# Mukluks



## polo (26 Feb 2006)

Well, unfortunately the instructions on my mukluks do not make sense and seemingly not all of my kit came with name tags on them. I'm preparing for my first few weekends outside and really don't want to end up frozen from doing something simple wrong, so here goes...

How do you put the mukluks together, more specifically, what order do the inserts go in and such?

Thanks


----------



## Cdnarmybear (26 Feb 2006)

Hi Polo, hope this helps....
Put your mesh insoles in first (they are either green or black in color)
Then put the felt ones in, then your socks. Make sure your muklucks are snug, not too tight, and if they are too loose on your feet, trade them in for a different size.

 ;D


----------



## polo (26 Feb 2006)

Thanks


----------



## George Wallace (26 Feb 2006)

It the temperature rises, and there is a possibility of wet snow and water.......don't wear them.  Once they are wet, you will freeze.  They must stay dry, so they are really only good for really cold weather.


----------



## NL_engineer (26 Feb 2006)

Just to add on to what George Wallace said, 

They will way a lot when wet, so if you can were your gor-tex boots.

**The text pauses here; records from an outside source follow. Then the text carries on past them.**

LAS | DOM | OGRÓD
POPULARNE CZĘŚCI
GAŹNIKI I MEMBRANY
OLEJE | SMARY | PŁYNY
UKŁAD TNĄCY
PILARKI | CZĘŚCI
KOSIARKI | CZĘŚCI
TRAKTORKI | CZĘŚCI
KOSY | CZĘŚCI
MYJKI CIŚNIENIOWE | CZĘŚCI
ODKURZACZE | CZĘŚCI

Also were your gor-tex socks with them; at least your feet will be dry.


----------



## polo (27 Feb 2006)

Thanks for the great advice, after I put them together I found out they were way too small so now I even have to exchange them.  :
I guess I probably won't be using them though seeing as the weather is all screwed up.


----------



## Da_man (4 Mar 2006)

yeah unless its really really cold outside stick with your goretex boots


----------



## Gayson (4 Mar 2006)

Also, if were issued to pairs of socks bring the second pair.

If you step on some ice and your feet fall through your boots and socks will both get wet.

If it's cold enough the boots themselves will freeze over, insert the second pair of socks after the boots freeze.


If it's going to be mild out I like to bring both mukluks and WWB/Mk3.  It's more weight, but I prefer that too wet and frozen feet.


----------